[Saved data entries]
******************************
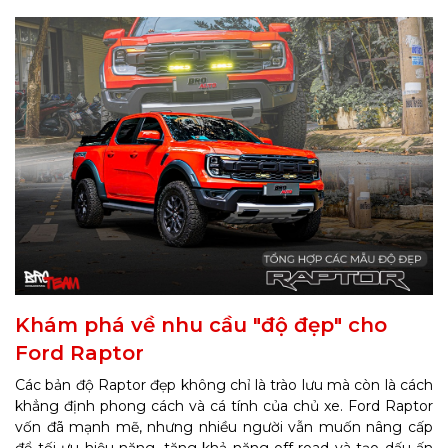
Khám phá về nhu cầu "độ đẹp" cho
Ford Raptor
Các bản độ Raptor đẹp không chỉ là trào lưu mà còn là cách
khẳng định phong cách và cá tính của chủ xe. Ford Raptor
vốn đã mạnh mẽ, nhưng nhiều người vẫn muốn nâng cấp
để tối ưu hiệu năng, tăng khả năng off-road và tạo dấu ấn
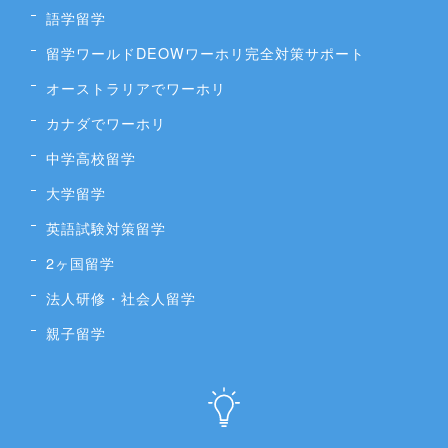
語学留学
留学ワールドDEOWワーホリ完全対策サポート
オーストラリアでワーホリ
カナダでワーホリ
中学高校留学
大学留学
英語試験対策留学
2ヶ国留学
法人研修・社会人留学
親子留学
******************************
▶ [Work to be completed] Leaving all pictures aside, quote each record exactly.

▶ [Response to this task]
Khám phá về nhu cầu "độ đẹp" cho
Ford Raptor
Các bản độ Raptor đẹp không chỉ là trào lưu mà còn là cách
khẳng định phong cách và cá tính của chủ xe. Ford Raptor
vốn đã mạnh mẽ, nhưng nhiều người vẫn muốn nâng cấp
để tối ưu hiệu năng, tăng khả năng off-road và tạo dấu ấn
語学留学
留学ワールドDEOWワーホリ完全対策サポート
オーストラリアでワーホリ
カナダでワーホリ
中学高校留学
大学留学
英語試験対策留学
2ヶ国留学
法人研修・社会人留学
親子留学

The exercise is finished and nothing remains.